_Data supplied:_

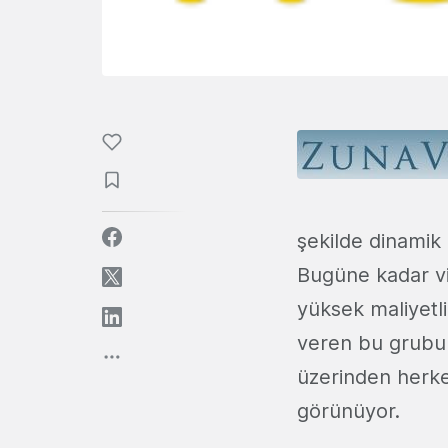
şekilde dinamik 
Bugüne kadar vi
yüksek maliyetli
veren bu grubun 
üzerinden herkes
görünüyor.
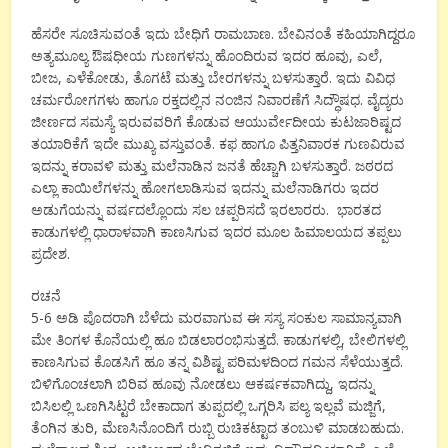
ಹೆಸರೇ ಸೂಚಿಸುವಂತೆ ಇದು ಬೇಧಿಗೆ ರಾಮಬಾಣ. ಬೇವಿನಂತೆ ಕಹಿಯಾಗಿದ್ದರೂ
ಅತ್ಯಮೂಲ್ಯ ಔಷಧೀಯ ಗುಣಗಳನ್ನು ಹೊಂದಿರುವ ಇದರ ಹೂವು, ಎಲೆ,
ಬೀಜ, ಎಳೆಕೋಡು, ತೊಗಟೆ ಮತ್ತು ಬೇರಗಳನ್ನು ಬಳಸುತ್ತಾರೆ. ಇದು ವಿವಿಧ
ಚರ್ಮರೋಗಗಳು ಹಾಗೂ ರಕ್ತದಲ್ಲಿನ ನಂಜಿನ ನಿವಾರಣೆಗೆ ಸಿದ್ಧೌಷಧ. ವೈದ್ಯರು
ಜೀರ್ಣದ ಸಮಸ್ಯೆ ಇರುವವರಿಗೆ ಕೊಡುವ ಆಯುರ್ವೇದೀಯ ಕುಟಜಾರಿಷ್ಟದ
ತಯಾರಿಕೆಗೆ ಇದೇ ಮುಖ್ಯ ವಸ್ತುವಂತೆ. ಕಫ ಹಾಗೂ ಪಿತ್ತನಿವಾರಕ ಗುಣವಿರುವ
ಇದನ್ನು ಕರಾವಳಿ ಮತ್ತು ಮಲೆನಾಡಿನ ಜನತೆ ಹೆಚ್ಚಾಗಿ ಬಳಸುತ್ತಾರೆ. ಜಠರದ
ಎಲ್ಲಾ ಕಾಯಿಲೆಗಳನ್ನು ಹೋಗಲಾಡಿಸುವ ಇದನ್ನು ಮಲೆನಾಡಿಗರು ಇದರ
ಅಡುಗೆಯನ್ನು ವರ್ಷದಲ್ಲೊಂದು ಸಲ ಚಪ್ಪರಿಸದೆ ಇರಲಾರರು. ಭಾರತದ
ಕಾಡುಗಳಲ್ಲಿ ಧಾರಾಳವಾಗಿ ಕಾಣಸಿಗುವ ಇದರ ಮೂಲ ಹಿಮಾಲಯದ ತಪ್ಪಲು
ಪ್ರದೇಶ.
ರಚನೆ
5-6 ಅಡಿ ಪೊದರಾಗಿ ಬೆಳೆದು ಮರವಾಗುವ ಈ ಸಸ್ಯ ಸಂಕುಲ ಸಾಮಾನ್ಯವಾಗಿ
ಮೇ ತಿಂಗಳ ಕೊನೆಯಲ್ಲಿ ಹೂ ಬಿಡಲಾರಂಭಿಸುತ್ತದೆ. ಕಾಡುಗಳಲ್ಲಿ, ಬೇಲಿಗಳಲ್ಲಿ
ಕಾಣಸಿಗುವ ಕೊಡಸಿಗೆ ಹೂ ತನ್ನ ವಿಶಿಷ್ಟ ಪರಿಮಳದಿಂದ ಗಮನ ಸೆಳೆಯುತ್ತದೆ.
ಬಿಳಿಗೊಂಚಲಾಗಿ ಬಿರಿವ ಹೂವು ನೋಡಲು ಆಕರ್ಷಕವಾಗಿದ್ದು, ಇದನ್ನು
ಬಿಸಿಲಲ್ಲಿ ಒಣಗಿಸಿಟ್ಟರೆ ಬೇಕಾದಾಗ ತುಪ್ಪದಲ್ಲಿ ಒಗ್ಗರಿಸಿ ಪಲ್ಯ ಇಲ್ಲವೆ ಮಜ್ಜಿಗೆ,
ತೆಂಗಿನ ತುರಿ, ಮೆಣಸಿನೊಂದಿಗೆ ರುಬ್ಬಿ ರುಚಿಕಟ್ಟಾದ ತಂಬುಳಿ ಮಾಡಬಹುದು.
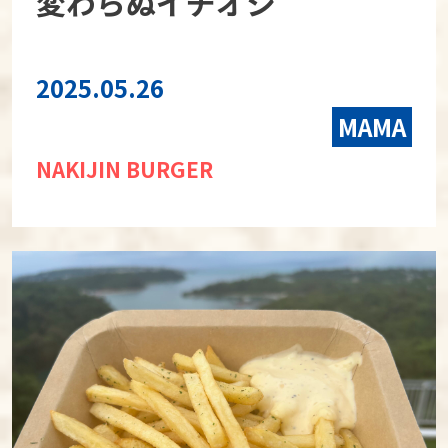
変わらぬイチオシ
2025.05.26
MAMA
NAKIJIN BURGER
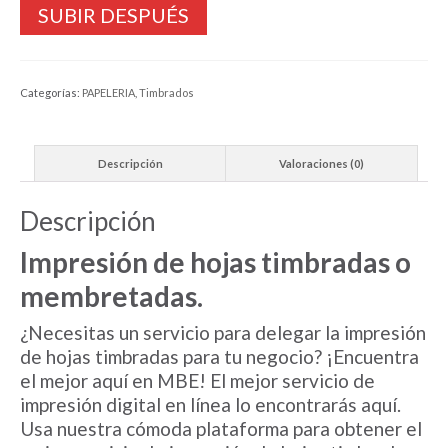
SUBIR DESPUÉS
Categorías:
PAPELERIA
,
Timbrados
Descripción
Valoraciones (0)
Descripción
Impresión de hojas timbradas o
membretadas.
¿Necesitas un servicio para delegar la impresión
de hojas timbradas para tu negocio? ¡Encuentra
el mejor aquí en MBE! El mejor servicio de
impresión digital en línea lo encontrarás aquí.
Usa nuestra cómoda plataforma para obtener el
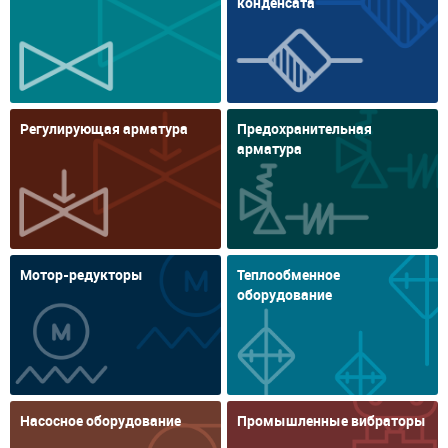
конденсата
Регулирующая арматура
Предохранительная
арматура
Мотор-редукторы
Теплообменное
оборудование
Насосное оборудование
Промышленные вибраторы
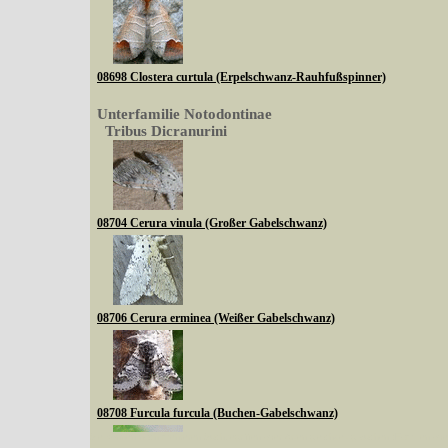
08698 Clostera curtula (Erpelschwanz-Rauhfußspinner)
Unterfamilie Notodontinae
Tribus Dicranurini
08704 Cerura vinula (Großer Gabelschwanz)
08706 Cerura erminea (Weißer Gabelschwanz)
08708 Furcula furcula (Buchen-Gabelschwanz)
Sie können nach mehreren Suchbegriffen oder Arten gleichzeitig suchen (Familien od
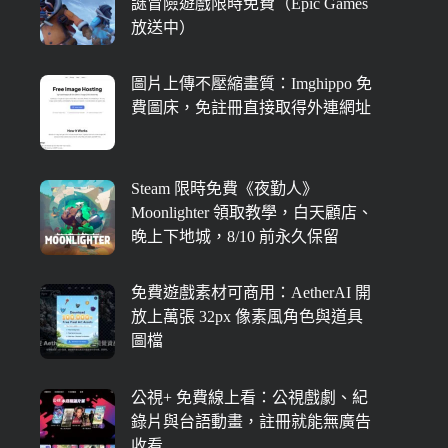
謎冒險遊戲限時免費（Epic Games
放送中）
圖片上傳不壓縮畫質：Imghippo 免
費圖床，免註冊直接取得外連網址
Steam 限時免費《夜勤人》
Moonlighter 領取教學，白天顧店、
晚上下地城，8/10 前永久保留
免費遊戲素材可商用：AetherAI 開
放上萬張 32px 像素風角色與道具
圖檔
公視+ 免費線上看：公視戲劇、紀
錄片與台語動畫，註冊就能無廣告
收看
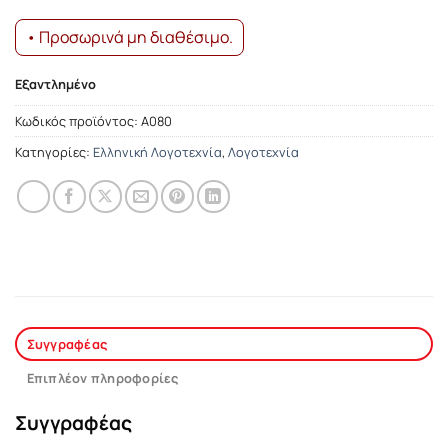
• Προσωρινά μη διαθέσιμο.
Εξαντλημένο
Κωδικός προϊόντος:
Α080
Κατηγορίες:
Ελληνική Λογοτεχνία
,
Λογοτεχνία
Συγγραφέας
Επιπλέον πληροφορίες
Συγγραφέας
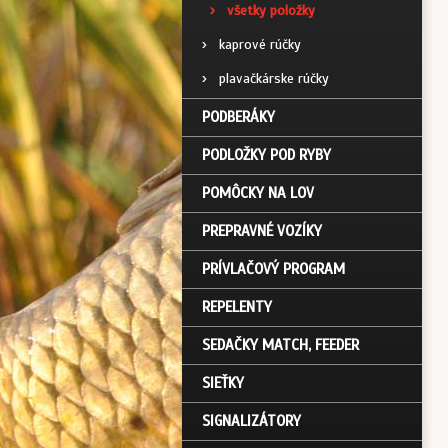
›
všetky položky
›
kaprové rúčky
›
plavačkárske rúčky
PODBERÁKY
PODLOŽKY POD RYBY
POMÔCKY NA LOV
PREPRAVNÉ VOZÍKY
PRÍVLAČOVÝ PROGRAM
REPELENTY
SEDAČKY MATCH, FEEDER
SIEŤKY
SIGNALIZÁTORY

_What is being asked:_
Gather each line in these records that contains the string "Cerura".

_Response:_
08704 Cerura vinula (Großer Gabelschwanz)
08706 Cerura erminea (Weißer Gabelschwanz)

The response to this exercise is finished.